Christmas is especially for you.
The joy is palpable this time of year, is it not? It seems that all of Western culture celebrates with joy—even though they don't know what it is that they are celebrating! All these clueless folks know is that in December—there is an unseen reason for music, for merry-making, for gathering and for giving.
The world responds like this at no other time and for no other event; it only wholeheartedly enters in for Christmas!
Christmas is a singular season of extreme yet unidentified joy. Christmas is a source of joy both personally and theologically, and it is my hope that you don't miss the joy of this season regardless of what emotional storm you have found yourself in today.

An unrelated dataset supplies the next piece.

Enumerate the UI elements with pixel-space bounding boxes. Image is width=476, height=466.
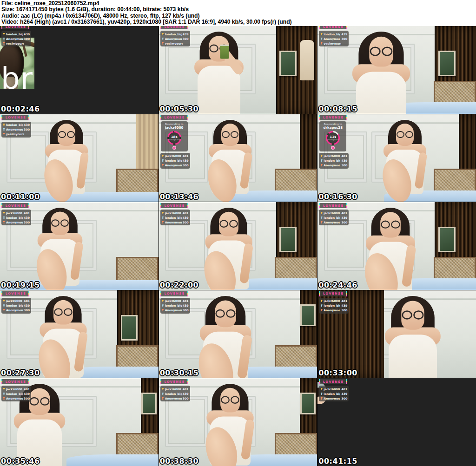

Let's go digging for gold in the Christmas story together and quietly observe one lovely place where the word "joy" is used to describe what was happening historically. The joy of Christmas is especially for those whose worlds have been ruined by circumstantial pain and situational letdown.
Elizabeth was basking in the miracle of a surprise pregnancy, even though she was well passed the age of childbearing. She and her husband had experienced years of disappointment, unfruitful prayers and loneliness: perhaps you can relate with Elizabeth this holiday season.
When Elizabeth was in her sixth month, Mary, her much younger relative, arrived at her house. A heavenly messenger had already informed Mary that she had been chosen to carry the Savior of the world.
Scripture doesn't tell us whether Mary was sent to Elizabeth's house by her parents or whether Mary, herself, was desperate for Elizabeth's wisdom and stability but what we do know was that this meeting was ordained by God!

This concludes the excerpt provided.